What the task asks: Show every line in the material below in which the string "Personality" appears.
____
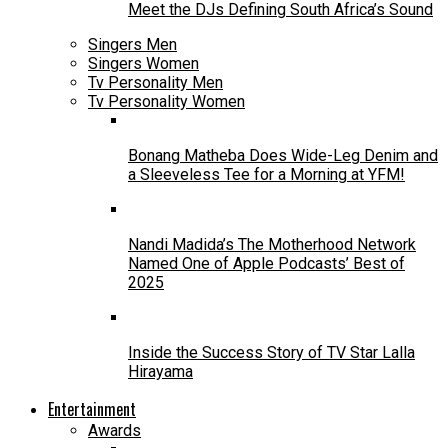
Meet the DJs Defining South Africa’s Sound
Singers Men
Singers Women
Tv Personality Men
Tv Personality Women
Bonang Matheba Does Wide-Leg Denim and
a Sleeveless Tee for a Morning at YFM!
Nandi Madida’s The Motherhood Network
Named One of Apple Podcasts’ Best of
2025
Inside the Success Story of TV Star Lalla
Hirayama
Entertainment
Awards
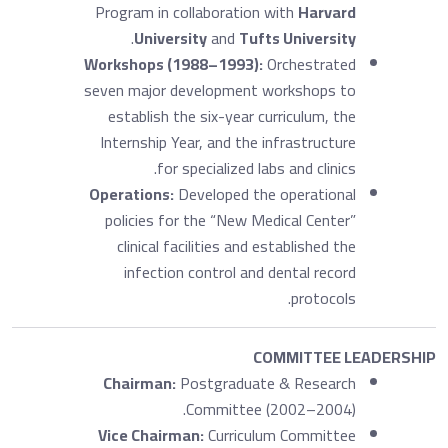
Program in collaboration with
Harvard
.
University
and
Tufts University
Workshops (1988–1993):
Orchestrated
seven major development workshops to
establish the six-year curriculum, the
Internship Year, and the infrastructure
for specialized labs and clinics.
Operations:
Developed the operational
policies for the “New Medical Center”
clinical facilities and established the
infection control and dental record
protocols.
COMMITTEE LEADERSHIP
Chairman:
Postgraduate & Research
Committee (2002–2004).
Vice Chairman:
Curriculum Committee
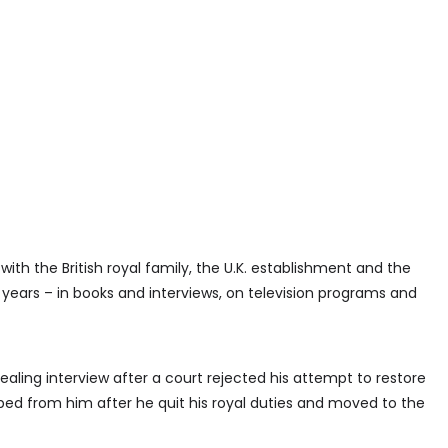
 with the British royal family, the U.K. establishment and the
 years – in books and interviews, on television programs and
vealing interview after a court rejected his attempt to restore
pped from him after he quit his royal duties and moved to the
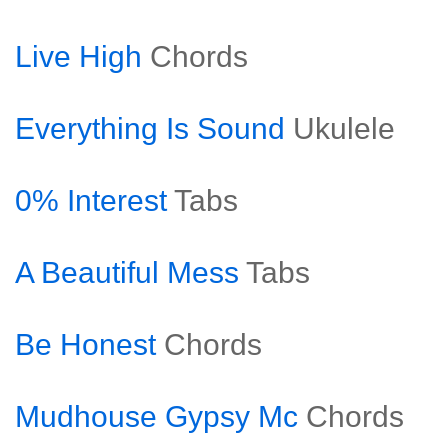
Live High
Chords
Everything Is Sound
Ukulele
0% Interest
Tabs
A Beautiful Mess
Tabs
Be Honest
Chords
Mudhouse Gypsy Mc
Chords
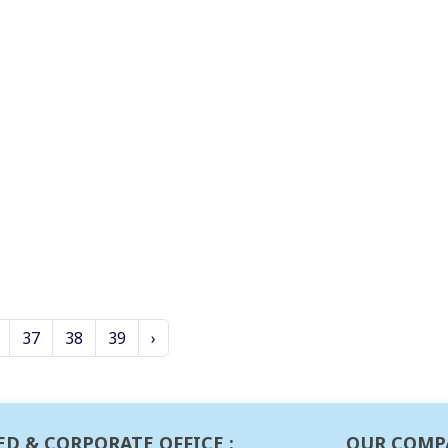
37
38
39
›
ED & CORPORATE OFFICE :
OUR COMP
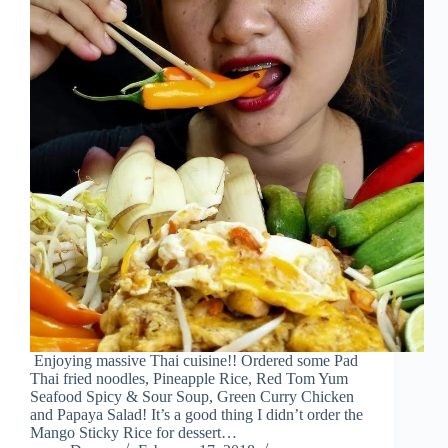
Enjoying massive Thai cuisine!! Ordered some Pad
Thai fried noodles, Pineapple Rice, Red Tom Yum
Seafood Spicy & Sour Soup, Green Curry Chicken
and Papaya Salad! It’s a good thing I didn’t order the
Mango Sticky Rice for dessert…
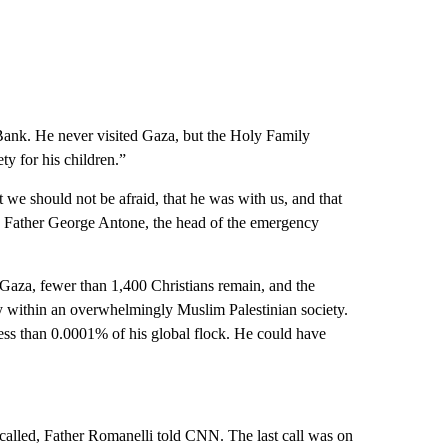
Bank. He never visited Gaza, but the Holy Family
ty for his children.”
t we should not be afraid, that he was with us, and that
,” Father George Antone, the head of the emergency
 Gaza, fewer than 1,400 Christians remain, and the
ity within an overwhelmingly Muslim Palestinian society.
ess than 0.0001% of his global flock. He could have
 called, Father Romanelli told CNN. The last call was on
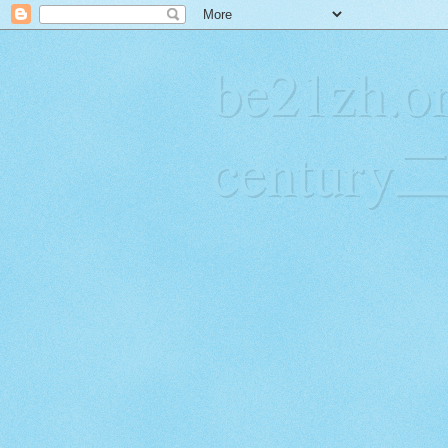
be21zh.or
centur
____
Answer box:
Tv Personality Men
Tv Personality Women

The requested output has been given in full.